Repeat, exactly as written, the lines of the records below from the first through the line with "Royals aim to finish their campaign strongly.", but none past it.

*** MATERIAL FOR THIS EXERCISE

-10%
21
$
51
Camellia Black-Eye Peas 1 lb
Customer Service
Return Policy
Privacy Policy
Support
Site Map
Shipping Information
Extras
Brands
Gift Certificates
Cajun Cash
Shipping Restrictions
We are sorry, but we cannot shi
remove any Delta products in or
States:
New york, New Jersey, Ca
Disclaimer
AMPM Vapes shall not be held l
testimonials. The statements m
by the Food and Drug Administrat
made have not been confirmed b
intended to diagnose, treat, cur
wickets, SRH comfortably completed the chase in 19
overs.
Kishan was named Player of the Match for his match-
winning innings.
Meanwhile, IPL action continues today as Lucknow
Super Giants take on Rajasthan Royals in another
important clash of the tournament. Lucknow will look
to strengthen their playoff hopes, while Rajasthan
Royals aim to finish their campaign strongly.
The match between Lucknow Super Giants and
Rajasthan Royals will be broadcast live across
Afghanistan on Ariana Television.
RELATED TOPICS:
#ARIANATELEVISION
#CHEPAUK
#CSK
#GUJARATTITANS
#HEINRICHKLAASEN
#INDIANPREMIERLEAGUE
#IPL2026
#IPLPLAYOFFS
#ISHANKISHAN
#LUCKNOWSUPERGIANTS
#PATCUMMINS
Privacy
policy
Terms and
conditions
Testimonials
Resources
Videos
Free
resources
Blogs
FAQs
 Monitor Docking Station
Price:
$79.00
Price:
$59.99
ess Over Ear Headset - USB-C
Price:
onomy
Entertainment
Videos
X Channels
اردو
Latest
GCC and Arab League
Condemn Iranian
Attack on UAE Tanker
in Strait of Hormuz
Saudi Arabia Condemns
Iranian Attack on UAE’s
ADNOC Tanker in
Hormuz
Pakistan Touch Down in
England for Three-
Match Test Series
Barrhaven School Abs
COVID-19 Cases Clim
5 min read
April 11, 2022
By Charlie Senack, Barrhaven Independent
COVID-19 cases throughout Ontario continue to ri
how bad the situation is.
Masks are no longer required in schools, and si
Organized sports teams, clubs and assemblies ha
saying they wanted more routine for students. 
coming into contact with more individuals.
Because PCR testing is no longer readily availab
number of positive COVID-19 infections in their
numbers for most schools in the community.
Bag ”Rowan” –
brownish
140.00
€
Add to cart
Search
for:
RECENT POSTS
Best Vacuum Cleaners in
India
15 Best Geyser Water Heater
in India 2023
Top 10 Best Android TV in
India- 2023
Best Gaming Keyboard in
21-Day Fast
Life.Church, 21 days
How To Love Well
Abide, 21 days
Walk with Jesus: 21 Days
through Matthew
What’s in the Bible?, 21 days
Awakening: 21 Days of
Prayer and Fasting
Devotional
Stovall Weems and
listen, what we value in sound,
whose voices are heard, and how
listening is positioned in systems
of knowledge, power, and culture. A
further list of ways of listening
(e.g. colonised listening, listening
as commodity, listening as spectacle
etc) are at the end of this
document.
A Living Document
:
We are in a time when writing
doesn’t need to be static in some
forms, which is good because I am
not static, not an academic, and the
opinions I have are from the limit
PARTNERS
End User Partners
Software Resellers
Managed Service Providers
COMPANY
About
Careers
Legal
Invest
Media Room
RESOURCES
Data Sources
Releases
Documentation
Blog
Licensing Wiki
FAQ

******

--- OUTPUT OF THE EXERCISE ---
-10%
21
$
51
Camellia Black-Eye Peas 1 lb
Customer Service
Return Policy
Privacy Policy
Support
Site Map
Shipping Information
Extras
Brands
Gift Certificates
Cajun Cash
Shipping Restrictions
We are sorry, but we cannot shi
remove any Delta products in or
States:
New york, New Jersey, Ca
Disclaimer
AMPM Vapes shall not be held l
testimonials. The statements m
by the Food and Drug Administrat
made have not been confirmed b
intended to diagnose, treat, cur
wickets, SRH comfortably completed the chase in 19
overs.
Kishan was named Player of the Match for his match-
winning innings.
Meanwhile, IPL action continues today as Lucknow
Super Giants take on Rajasthan Royals in another
important clash of the tournament. Lucknow will look
to strengthen their playoff hopes, while Rajasthan
Royals aim to finish their campaign strongly.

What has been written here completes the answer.